Dataset entries:
◇ ◇ ◇ ◇ ◇ ◇ ◇
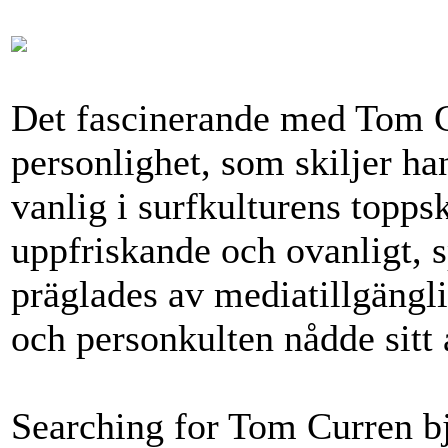
Det fascinerande med Tom Cu
personlighet, som skiljer ha
vanlig i surfkulturens toppsk
uppfriskande och ovanligt, sp
präglades av mediatillgängli
och personkulten nådde sitt 
Searching for Tom Curren bj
◇ ◇ ◇ ◇ ◇ ◇ ◇
Leave out the pictures and output every record above precisely as given.

Det fascinerande med Tom Cu
personlighet, som skiljer ha
vanlig i surfkulturens toppsk
uppfriskande och ovanligt, sp
präglades av mediatillgängli
och personkulten nådde sitt 
Searching for Tom Curren bj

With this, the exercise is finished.